MATERIAL FOR THIS EXERCISE ::
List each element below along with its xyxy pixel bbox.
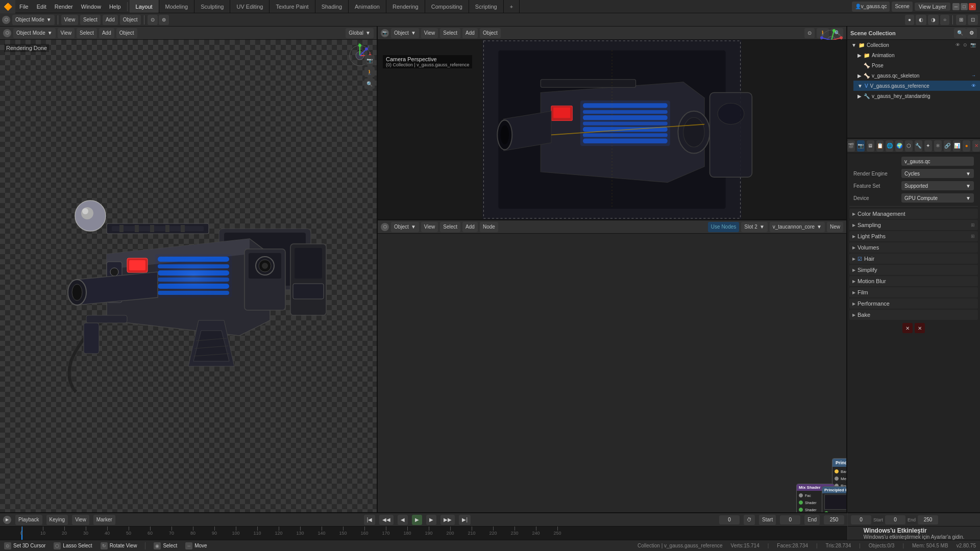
section-simplify[interactable]: ▶ Simplify: [849, 265, 978, 275]
next-frame-btn[interactable]: ▶: [426, 515, 436, 525]
status-move[interactable]: ↔ Move: [185, 542, 207, 549]
jump-end-btn[interactable]: ▶|: [459, 515, 471, 525]
marker-menu[interactable]: Marker: [93, 515, 115, 525]
prop-icon-particles[interactable]: ✦: [924, 140, 932, 152]
active-object-value[interactable]: v_gauss.qc: [901, 157, 974, 166]
current-frame-input[interactable]: 0: [780, 515, 800, 524]
use-nodes-btn[interactable]: Use Nodes: [708, 222, 739, 232]
render-engine-value[interactable]: Cycles ▼: [901, 169, 974, 178]
shading-render[interactable]: ◑: [928, 15, 939, 25]
maximize-button[interactable]: □: [961, 3, 968, 10]
node-view[interactable]: View: [421, 222, 438, 232]
collection-cursor-icon[interactable]: ⊙: [963, 42, 967, 47]
section-film[interactable]: ▶ Film: [849, 287, 978, 297]
status-select[interactable]: ◉ Select: [154, 542, 177, 549]
walk-tool[interactable]: 🚶: [364, 67, 375, 77]
prop-icon-shader[interactable]: ✕: [972, 140, 980, 152]
proportional-btn[interactable]: ⊚: [159, 15, 169, 25]
blender-logo-icon[interactable]: 🔶: [0, 0, 15, 13]
start-frame-input[interactable]: 0: [719, 515, 740, 524]
outliner-filter[interactable]: ⚙: [966, 28, 977, 38]
close-button[interactable]: ✕: [969, 3, 976, 10]
prop-icon-scene2[interactable]: 🌐: [886, 140, 893, 152]
outliner-pose[interactable]: 🦴 Pose: [860, 60, 980, 70]
tab-add[interactable]: +: [504, 0, 520, 13]
view-layer-label[interactable]: View Layer: [915, 3, 950, 11]
object-menu[interactable]: Object: [120, 15, 141, 25]
bottom-start-frame[interactable]: 0: [851, 515, 871, 524]
section-color-management[interactable]: ▶ Color Management: [849, 209, 978, 219]
outliner-search[interactable]: 🔍: [954, 28, 966, 38]
tab-layout[interactable]: Layout: [130, 0, 159, 13]
prop-extra-icon-1[interactable]: ✕: [902, 323, 913, 333]
prev-keyframe-btn[interactable]: ◀◀: [379, 515, 394, 525]
tab-sculpting[interactable]: Sculpting: [194, 0, 230, 13]
outliner-standardrig[interactable]: ▶ 🔧 v_gauss_hey_standardrig: [853, 91, 980, 101]
prop-icon-physics[interactable]: ⚛: [934, 140, 942, 152]
tab-uv-editing[interactable]: UV Editing: [230, 0, 270, 13]
ref-eye-icon[interactable]: 👁: [971, 83, 976, 88]
tab-rendering[interactable]: Rendering: [386, 0, 425, 13]
section-motion-blur[interactable]: ▶ Motion Blur: [849, 276, 978, 286]
collection-render-icon[interactable]: 📷: [970, 42, 976, 47]
node-add[interactable]: Add: [462, 222, 478, 232]
cam-object[interactable]: Object: [480, 28, 501, 38]
node-object-dropdown[interactable]: Object▼: [391, 222, 419, 232]
outliner-skeleton[interactable]: ▶ 🦴 v_gauss.qc_skeleton →: [853, 70, 980, 81]
view-menu-timeline[interactable]: View: [72, 515, 89, 525]
prev-frame-btn[interactable]: ◀: [398, 515, 408, 525]
feature-set-value[interactable]: Supported ▼: [901, 181, 974, 190]
view-menu[interactable]: View: [61, 15, 79, 25]
viewport-view[interactable]: View: [58, 28, 75, 38]
camera-object-dropdown[interactable]: Object▼: [391, 28, 419, 38]
object-mode-dropdown[interactable]: Object Mode ▼: [12, 15, 55, 25]
scene-selector[interactable]: Scene: [892, 2, 912, 12]
prop-icon-constraints[interactable]: 🔗: [944, 140, 951, 152]
global-dropdown[interactable]: Global ▼: [346, 28, 374, 38]
cam-select[interactable]: Select: [440, 28, 460, 38]
section-bake[interactable]: ▶ Bake: [849, 310, 978, 320]
cam-add[interactable]: Add: [462, 28, 478, 38]
prop-icon-render[interactable]: 📷: [857, 140, 865, 152]
end-frame-input[interactable]: 250: [824, 515, 844, 524]
prop-icon-material[interactable]: ●: [963, 140, 970, 152]
viewport-select[interactable]: Select: [77, 28, 97, 38]
hair-checkbox[interactable]: ☑: [857, 256, 862, 262]
node-new-btn[interactable]: New: [827, 222, 843, 232]
tab-animation[interactable]: Animation: [349, 0, 386, 13]
shading-solid[interactable]: ●: [905, 15, 914, 25]
node-canvas[interactable]: Principled BSDF Base Color Metallic Roug…: [378, 234, 846, 540]
tab-texture-paint[interactable]: Texture Paint: [270, 0, 315, 13]
outliner-reference[interactable]: ▼ V V_gauss.gauss_reference 👁: [853, 81, 980, 91]
prop-icon-modifier[interactable]: 🔧: [915, 140, 922, 152]
section-light-paths[interactable]: ▶ Light Paths ⊞: [849, 231, 978, 241]
cam-gizmo[interactable]: ⊙: [804, 28, 815, 38]
prop-icon-view-layer[interactable]: 📋: [876, 140, 884, 152]
menu-file[interactable]: File: [15, 0, 33, 13]
play-btn[interactable]: ▶: [412, 515, 422, 525]
prop-icon-scene[interactable]: 🎬: [847, 140, 855, 152]
minimize-button[interactable]: ─: [952, 3, 960, 10]
camera-tool[interactable]: 📷: [364, 55, 375, 65]
viewport-object[interactable]: Object: [116, 28, 137, 38]
menu-edit[interactable]: Edit: [33, 0, 51, 13]
material-dropdown[interactable]: v_taucannon_core▼: [770, 222, 825, 232]
jump-start-btn[interactable]: |◀: [364, 515, 376, 525]
tab-scripting[interactable]: Scripting: [469, 0, 504, 13]
menu-window[interactable]: Window: [77, 0, 105, 13]
device-value[interactable]: GPU Compute ▼: [901, 193, 974, 203]
section-hair[interactable]: ▶ ☑ Hair: [849, 254, 978, 264]
overlay-btn[interactable]: ⊞: [956, 15, 966, 25]
section-volumes[interactable]: ▶ Volumes: [849, 242, 978, 253]
prop-icon-object[interactable]: ⬡: [905, 140, 913, 152]
section-sampling[interactable]: ▶ Sampling ⊞: [849, 220, 978, 230]
prop-icon-world[interactable]: 🌍: [895, 140, 903, 152]
shading-rendered[interactable]: ○: [940, 15, 949, 25]
next-keyframe-btn[interactable]: ▶▶: [440, 515, 455, 525]
zoom-tool[interactable]: 🔍: [364, 79, 375, 89]
shading-material[interactable]: ◐: [916, 15, 926, 25]
add-menu[interactable]: Add: [103, 15, 118, 25]
node-node[interactable]: Node: [480, 222, 498, 232]
user-account[interactable]: 👤 v_gauss.qc: [852, 2, 890, 12]
tab-shading[interactable]: Shading: [315, 0, 349, 13]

AIM OF THE EXERCISE :: Whenever a line in the listing above includes the word "input", return that line.

RESPONSE AREA ::
current-frame-input[interactable]: 0: [780, 515, 800, 524]
start-frame-input[interactable]: 0: [719, 515, 740, 524]
end-frame-input[interactable]: 250: [824, 515, 844, 524]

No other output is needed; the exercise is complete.